The only test I trust
Picking winners is the easy part — the betting price already knows who's likely to win. The real question is whether a model can be sharper than the price.
So the test isn't whether it picks winners. It's whether it can beat the closing line, the last price before kickoff. By then the price has absorbed every public model and all the sharp money, which makes it about as accurate as a price gets. Beat that, or there's no edge to find.
I wrote the pass/fail rule down before running anything, so I couldn't move the goalposts: the model passes only if, on games it never trained on, it can systematically get ahead of the closing price — measured by CLV, whether the price drifts toward the model's calls. A strict test, and a fair one.
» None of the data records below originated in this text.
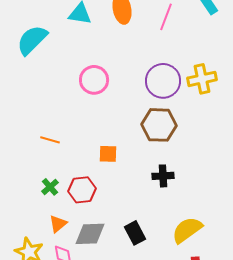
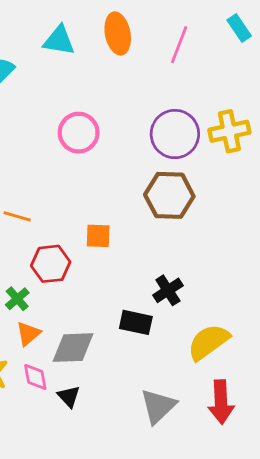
black cross: (163, 176) -> (168, 290), moved, turned -30
green cross: (50, 187) -> (17, 299), moved
red hexagon: (82, 190) -> (51, 264), moved
black rectangle: (135, 233) -> (136, 322), moved, turned -50

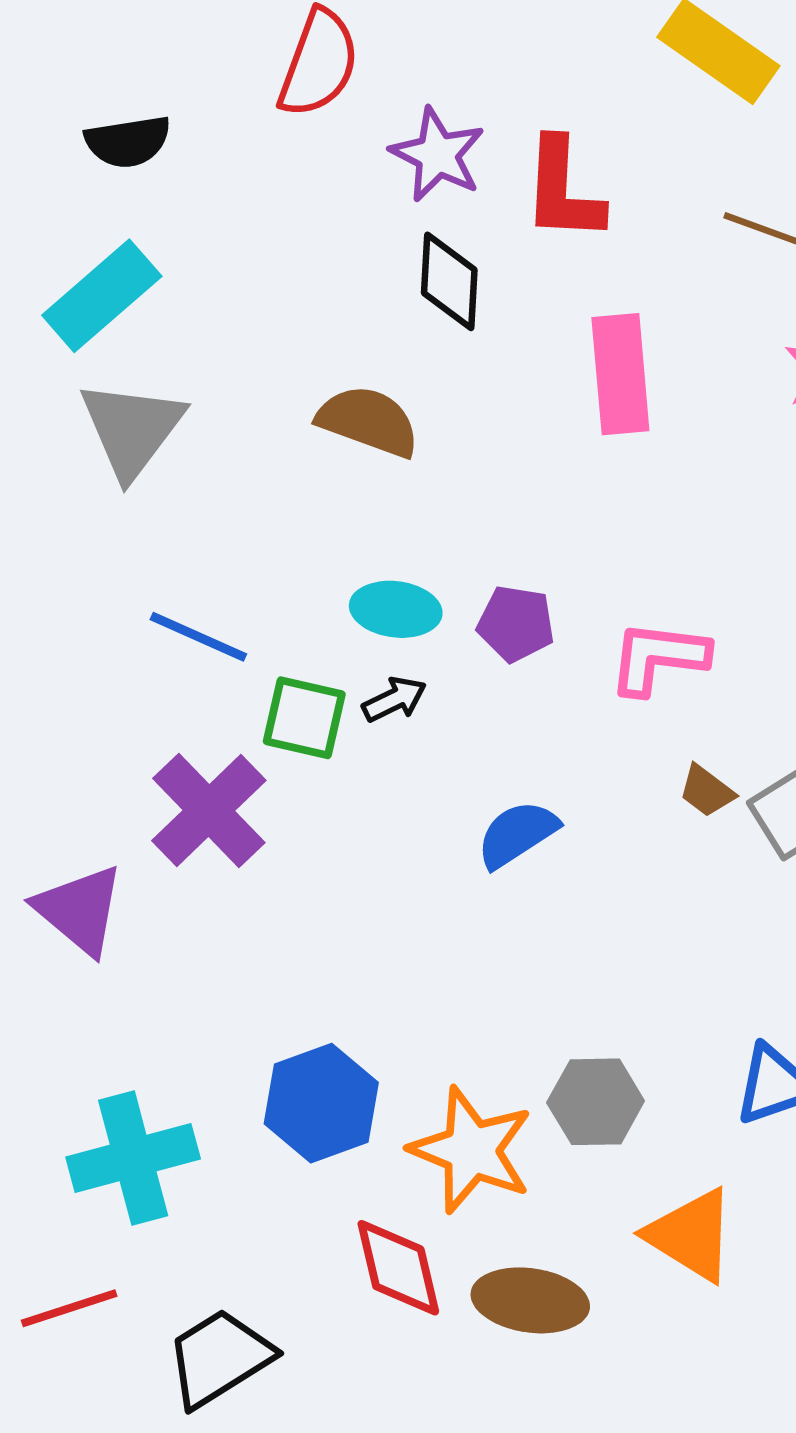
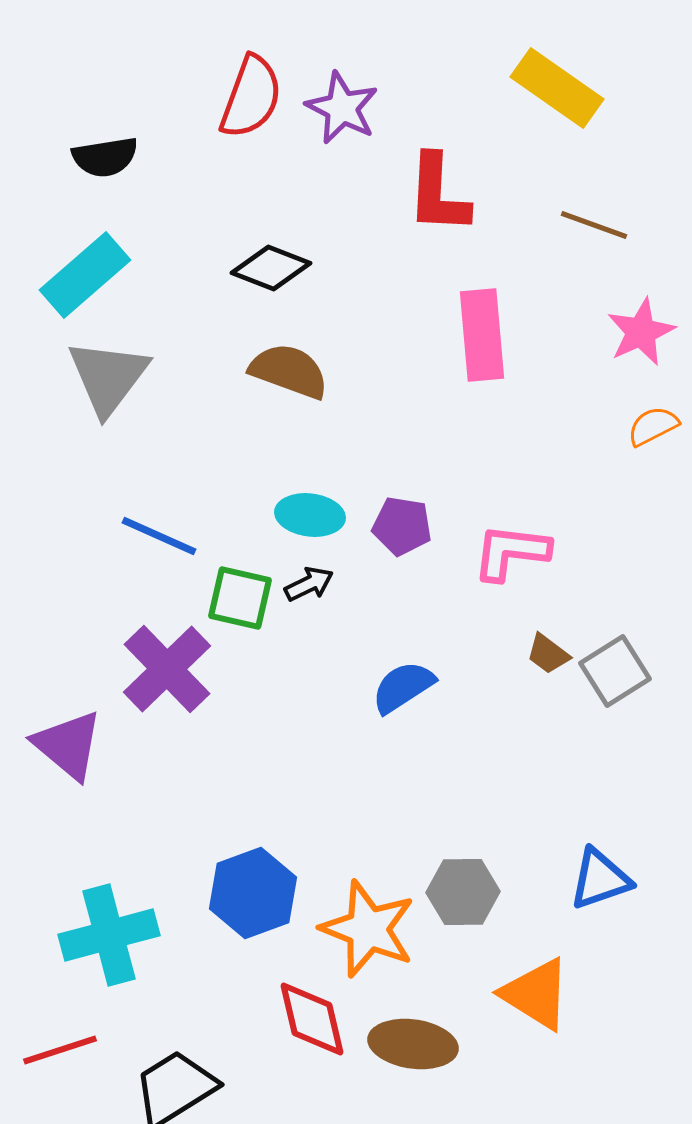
purple star: (438, 155) -> (342, 108), moved
black diamond: (449, 281) -> (271, 268), moved, turned -72

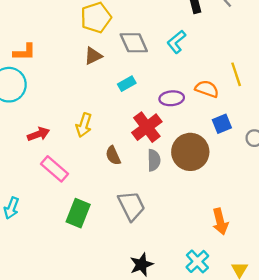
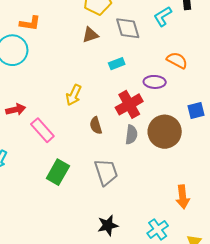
cyan L-shape: (176, 42) -> (163, 16), moved
orange semicircle: (207, 89) -> (177, 60), moved
red arrow: (38, 134) -> (16, 110), moved

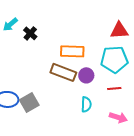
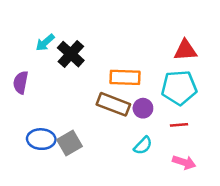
black cross: (30, 33) -> (71, 54), size x1.5
cyan semicircle: (86, 104) -> (143, 146), turned 42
Built the simplest model — Elo
One rating per team, learned only from past results, dates, and venue. No players, no injuries. A Davidson draw model turns rating gaps into home/draw/away odds. It only sees games in date order, so it can't peek at the future.
The club benchmark
Walk-forward over 24,359 matches in the five big European leagues, betting value picks at Pinnacle's pre-close price and grading against its close.
Pivoted to the World Cup
Rebuilt for national teams with neutral-venue handling. Tested the hardest case — the knockout stage (binary, no draws) — training on everything else.
Checked it against real money
Pulled live 2026 World Cup prices from Kalshi & Polymarket and measured CLV from Kalshi's own minute-by-minute price history.
Stress-tested every disagreement
A multi-agent research pass took the 12 games where the model disagreed most with the market and asked, with real team news: is the market wrong, or does it know something our score-only model doesn't?
Clubs: football-data.co.uk — results + Pinnacle closing odds, 5 leagues, ~14 seasons. Internationals: martj42/international_results — every national-team game since 1872 (~49k), plus 2026 fixtures and penalty shootouts. Live markets: Kalshi per-match moneylines + price history, and Polymarket.